_Assignment_
Check each line of the data for "Firefly", and copy the ones that have it.

'''

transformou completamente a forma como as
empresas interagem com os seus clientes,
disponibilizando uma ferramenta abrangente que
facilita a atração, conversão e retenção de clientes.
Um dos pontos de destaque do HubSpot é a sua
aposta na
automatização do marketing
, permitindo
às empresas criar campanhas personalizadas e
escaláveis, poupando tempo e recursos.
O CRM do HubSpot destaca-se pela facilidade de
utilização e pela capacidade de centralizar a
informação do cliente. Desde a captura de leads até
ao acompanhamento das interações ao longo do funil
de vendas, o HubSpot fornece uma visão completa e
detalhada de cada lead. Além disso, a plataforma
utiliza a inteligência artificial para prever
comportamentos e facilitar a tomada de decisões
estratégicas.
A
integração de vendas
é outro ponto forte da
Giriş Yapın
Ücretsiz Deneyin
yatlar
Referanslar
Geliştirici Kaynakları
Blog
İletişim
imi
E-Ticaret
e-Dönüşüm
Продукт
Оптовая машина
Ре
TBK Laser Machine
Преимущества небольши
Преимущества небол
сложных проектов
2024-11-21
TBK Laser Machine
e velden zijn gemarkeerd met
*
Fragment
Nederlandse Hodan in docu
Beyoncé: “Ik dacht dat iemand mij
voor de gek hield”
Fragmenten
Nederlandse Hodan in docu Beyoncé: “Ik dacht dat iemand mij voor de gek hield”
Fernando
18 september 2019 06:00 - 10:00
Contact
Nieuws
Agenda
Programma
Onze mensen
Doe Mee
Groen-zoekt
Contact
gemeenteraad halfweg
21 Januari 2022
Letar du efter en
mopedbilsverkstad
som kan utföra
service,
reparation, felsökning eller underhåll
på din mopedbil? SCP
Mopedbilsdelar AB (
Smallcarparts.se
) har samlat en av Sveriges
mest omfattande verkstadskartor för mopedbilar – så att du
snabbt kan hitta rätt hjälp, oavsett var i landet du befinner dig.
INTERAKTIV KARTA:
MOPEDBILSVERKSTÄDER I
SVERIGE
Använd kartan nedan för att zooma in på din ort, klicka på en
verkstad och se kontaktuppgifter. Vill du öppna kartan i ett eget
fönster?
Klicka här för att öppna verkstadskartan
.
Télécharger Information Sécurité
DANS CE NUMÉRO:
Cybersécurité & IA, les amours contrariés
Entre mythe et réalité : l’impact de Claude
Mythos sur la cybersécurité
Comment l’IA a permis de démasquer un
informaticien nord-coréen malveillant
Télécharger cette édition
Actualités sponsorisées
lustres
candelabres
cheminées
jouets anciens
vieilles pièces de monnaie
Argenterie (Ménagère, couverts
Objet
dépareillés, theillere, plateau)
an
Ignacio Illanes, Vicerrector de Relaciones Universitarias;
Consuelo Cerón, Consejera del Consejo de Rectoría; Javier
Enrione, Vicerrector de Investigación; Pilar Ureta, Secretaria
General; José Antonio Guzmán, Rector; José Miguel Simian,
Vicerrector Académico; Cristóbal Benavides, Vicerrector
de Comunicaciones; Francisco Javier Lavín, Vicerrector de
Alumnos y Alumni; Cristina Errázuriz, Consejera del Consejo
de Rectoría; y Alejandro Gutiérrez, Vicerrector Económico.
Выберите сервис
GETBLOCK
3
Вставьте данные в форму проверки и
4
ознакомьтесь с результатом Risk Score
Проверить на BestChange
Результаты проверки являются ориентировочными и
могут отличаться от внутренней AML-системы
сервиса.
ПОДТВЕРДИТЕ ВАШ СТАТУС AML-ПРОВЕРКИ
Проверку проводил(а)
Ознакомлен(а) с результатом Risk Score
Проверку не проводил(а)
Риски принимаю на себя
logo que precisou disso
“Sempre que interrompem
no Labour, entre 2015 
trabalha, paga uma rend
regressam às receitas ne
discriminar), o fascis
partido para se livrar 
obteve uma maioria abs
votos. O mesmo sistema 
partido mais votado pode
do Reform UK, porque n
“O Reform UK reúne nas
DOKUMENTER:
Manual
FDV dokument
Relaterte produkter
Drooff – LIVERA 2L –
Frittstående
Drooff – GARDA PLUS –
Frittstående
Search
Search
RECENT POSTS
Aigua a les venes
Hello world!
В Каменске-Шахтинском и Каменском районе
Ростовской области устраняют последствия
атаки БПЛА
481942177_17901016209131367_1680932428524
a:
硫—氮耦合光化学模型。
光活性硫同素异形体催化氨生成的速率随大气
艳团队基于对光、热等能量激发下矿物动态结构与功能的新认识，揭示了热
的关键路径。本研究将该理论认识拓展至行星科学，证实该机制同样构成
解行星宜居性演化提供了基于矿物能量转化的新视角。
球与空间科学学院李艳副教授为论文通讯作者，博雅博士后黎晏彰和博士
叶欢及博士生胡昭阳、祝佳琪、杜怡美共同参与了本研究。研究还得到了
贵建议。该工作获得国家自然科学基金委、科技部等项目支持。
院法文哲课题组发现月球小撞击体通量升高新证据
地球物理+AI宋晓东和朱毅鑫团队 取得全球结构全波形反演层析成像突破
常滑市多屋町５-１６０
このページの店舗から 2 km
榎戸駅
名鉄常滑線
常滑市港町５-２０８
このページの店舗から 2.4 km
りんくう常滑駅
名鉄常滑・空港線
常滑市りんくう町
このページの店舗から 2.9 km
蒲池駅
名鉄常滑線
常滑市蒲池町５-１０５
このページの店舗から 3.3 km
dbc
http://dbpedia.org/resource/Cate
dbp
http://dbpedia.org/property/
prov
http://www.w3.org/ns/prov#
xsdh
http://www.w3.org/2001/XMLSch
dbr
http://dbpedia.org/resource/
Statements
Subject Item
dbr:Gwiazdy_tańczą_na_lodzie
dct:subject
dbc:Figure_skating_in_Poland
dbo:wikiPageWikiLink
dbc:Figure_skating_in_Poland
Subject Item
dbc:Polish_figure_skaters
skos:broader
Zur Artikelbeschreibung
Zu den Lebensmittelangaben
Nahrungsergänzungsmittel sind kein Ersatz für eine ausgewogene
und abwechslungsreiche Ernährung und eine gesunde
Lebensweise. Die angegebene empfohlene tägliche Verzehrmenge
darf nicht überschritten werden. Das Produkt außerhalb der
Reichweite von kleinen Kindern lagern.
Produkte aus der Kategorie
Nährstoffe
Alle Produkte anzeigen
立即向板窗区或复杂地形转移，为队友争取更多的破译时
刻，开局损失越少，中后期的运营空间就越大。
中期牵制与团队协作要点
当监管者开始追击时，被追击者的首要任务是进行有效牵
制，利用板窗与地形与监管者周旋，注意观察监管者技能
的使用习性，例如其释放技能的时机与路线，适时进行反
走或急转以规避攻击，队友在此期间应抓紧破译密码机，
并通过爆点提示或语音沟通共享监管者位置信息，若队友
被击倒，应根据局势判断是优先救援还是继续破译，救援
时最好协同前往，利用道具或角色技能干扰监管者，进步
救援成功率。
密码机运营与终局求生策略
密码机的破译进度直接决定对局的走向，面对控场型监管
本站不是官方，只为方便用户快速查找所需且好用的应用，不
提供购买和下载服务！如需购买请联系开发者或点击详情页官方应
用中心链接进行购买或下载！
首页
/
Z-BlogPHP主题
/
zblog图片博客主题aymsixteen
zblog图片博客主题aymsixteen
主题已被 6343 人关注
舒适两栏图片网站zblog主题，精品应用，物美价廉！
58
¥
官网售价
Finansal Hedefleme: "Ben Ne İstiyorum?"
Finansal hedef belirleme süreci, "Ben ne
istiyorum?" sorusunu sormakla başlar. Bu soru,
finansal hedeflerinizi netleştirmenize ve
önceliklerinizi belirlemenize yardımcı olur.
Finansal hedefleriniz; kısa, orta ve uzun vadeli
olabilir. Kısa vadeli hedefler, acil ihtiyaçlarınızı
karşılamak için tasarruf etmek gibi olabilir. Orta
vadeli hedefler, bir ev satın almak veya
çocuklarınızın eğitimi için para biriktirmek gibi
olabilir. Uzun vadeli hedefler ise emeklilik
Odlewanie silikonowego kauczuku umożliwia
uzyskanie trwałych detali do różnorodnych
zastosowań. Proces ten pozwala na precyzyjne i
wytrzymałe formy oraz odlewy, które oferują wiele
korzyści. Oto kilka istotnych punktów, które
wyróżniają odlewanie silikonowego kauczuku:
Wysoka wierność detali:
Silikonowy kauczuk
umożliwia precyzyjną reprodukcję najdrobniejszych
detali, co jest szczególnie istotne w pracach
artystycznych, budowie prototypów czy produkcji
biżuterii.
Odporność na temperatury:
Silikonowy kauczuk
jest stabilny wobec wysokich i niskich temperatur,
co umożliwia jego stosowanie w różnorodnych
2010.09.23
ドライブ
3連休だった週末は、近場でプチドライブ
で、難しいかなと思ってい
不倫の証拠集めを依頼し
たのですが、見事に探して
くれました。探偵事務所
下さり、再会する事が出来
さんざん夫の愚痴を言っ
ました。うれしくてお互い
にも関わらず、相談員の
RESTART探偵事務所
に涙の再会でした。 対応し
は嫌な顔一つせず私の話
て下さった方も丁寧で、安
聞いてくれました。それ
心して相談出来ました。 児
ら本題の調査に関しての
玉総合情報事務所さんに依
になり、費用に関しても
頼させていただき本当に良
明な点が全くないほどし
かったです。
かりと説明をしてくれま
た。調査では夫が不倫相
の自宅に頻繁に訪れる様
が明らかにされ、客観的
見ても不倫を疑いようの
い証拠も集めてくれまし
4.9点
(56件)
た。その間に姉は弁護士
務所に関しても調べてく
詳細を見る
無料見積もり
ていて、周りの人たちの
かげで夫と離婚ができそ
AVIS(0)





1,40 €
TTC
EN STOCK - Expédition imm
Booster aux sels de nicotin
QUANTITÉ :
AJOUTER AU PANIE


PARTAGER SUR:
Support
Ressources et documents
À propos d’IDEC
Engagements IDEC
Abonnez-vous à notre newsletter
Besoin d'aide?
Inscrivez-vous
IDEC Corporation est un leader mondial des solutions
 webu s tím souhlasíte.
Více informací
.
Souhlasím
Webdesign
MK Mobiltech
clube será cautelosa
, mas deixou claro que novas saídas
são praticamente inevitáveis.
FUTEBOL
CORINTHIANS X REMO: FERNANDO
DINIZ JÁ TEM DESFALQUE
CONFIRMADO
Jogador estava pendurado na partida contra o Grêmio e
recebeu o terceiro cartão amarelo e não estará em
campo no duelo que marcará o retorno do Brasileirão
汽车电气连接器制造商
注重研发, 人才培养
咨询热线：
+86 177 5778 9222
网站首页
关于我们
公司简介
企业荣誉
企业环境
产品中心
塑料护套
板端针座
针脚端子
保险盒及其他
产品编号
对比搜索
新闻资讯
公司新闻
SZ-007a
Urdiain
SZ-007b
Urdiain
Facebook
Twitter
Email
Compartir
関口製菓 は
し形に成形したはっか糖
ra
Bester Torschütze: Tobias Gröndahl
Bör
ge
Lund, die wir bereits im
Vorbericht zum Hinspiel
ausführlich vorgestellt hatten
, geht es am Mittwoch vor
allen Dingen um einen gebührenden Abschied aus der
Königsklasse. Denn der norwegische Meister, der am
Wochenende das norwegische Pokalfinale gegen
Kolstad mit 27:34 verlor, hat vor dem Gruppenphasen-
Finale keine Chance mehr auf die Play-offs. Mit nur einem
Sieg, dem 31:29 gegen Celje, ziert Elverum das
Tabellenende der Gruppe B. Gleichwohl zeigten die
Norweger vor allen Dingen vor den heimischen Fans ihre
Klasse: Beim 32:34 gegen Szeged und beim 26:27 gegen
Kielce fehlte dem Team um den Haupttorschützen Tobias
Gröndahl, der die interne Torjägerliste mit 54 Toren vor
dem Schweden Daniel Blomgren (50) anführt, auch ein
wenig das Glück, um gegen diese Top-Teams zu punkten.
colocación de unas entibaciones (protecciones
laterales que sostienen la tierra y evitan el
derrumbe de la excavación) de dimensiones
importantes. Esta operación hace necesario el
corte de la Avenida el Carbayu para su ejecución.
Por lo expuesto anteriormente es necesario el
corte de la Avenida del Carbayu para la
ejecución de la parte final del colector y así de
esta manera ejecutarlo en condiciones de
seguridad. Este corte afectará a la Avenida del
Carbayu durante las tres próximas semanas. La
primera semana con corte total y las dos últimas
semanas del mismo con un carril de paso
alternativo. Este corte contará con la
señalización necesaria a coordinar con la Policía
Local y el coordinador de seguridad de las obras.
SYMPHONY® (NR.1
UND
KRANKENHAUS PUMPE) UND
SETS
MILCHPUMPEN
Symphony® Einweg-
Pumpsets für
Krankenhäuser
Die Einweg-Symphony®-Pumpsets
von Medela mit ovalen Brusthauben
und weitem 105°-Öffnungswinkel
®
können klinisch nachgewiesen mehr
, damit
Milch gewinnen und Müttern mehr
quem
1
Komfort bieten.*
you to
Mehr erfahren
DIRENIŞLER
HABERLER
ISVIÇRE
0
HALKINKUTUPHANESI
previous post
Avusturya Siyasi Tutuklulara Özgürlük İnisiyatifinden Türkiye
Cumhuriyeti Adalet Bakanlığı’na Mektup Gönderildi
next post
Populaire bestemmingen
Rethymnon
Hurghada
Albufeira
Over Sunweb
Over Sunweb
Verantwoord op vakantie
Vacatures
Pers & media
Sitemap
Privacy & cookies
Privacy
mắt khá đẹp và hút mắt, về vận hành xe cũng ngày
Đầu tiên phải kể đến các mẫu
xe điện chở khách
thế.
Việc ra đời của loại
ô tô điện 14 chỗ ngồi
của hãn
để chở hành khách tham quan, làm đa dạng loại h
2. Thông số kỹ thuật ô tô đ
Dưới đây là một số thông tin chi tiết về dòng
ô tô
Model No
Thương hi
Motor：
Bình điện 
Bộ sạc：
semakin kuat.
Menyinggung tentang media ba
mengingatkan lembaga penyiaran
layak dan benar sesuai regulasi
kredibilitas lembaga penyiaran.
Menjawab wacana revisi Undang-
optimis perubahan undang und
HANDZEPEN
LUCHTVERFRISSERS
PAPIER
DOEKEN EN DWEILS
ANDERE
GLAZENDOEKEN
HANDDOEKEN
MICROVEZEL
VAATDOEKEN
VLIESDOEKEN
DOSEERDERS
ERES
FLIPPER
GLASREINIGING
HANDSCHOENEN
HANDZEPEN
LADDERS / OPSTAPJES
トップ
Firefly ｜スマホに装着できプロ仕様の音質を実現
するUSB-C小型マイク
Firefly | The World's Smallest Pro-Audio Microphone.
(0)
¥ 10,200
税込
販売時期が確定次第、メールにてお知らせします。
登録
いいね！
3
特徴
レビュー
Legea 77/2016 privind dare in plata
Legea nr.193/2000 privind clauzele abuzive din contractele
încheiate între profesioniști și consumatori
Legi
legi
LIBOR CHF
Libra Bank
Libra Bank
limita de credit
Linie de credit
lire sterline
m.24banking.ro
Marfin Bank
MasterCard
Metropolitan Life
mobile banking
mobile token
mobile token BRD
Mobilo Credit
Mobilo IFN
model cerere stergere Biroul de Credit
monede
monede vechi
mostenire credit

'''

_Output below_
Firefly ｜スマホに装着できプロ仕様の音質を実現
Firefly | The World's Smallest Pro-Audio Microphone.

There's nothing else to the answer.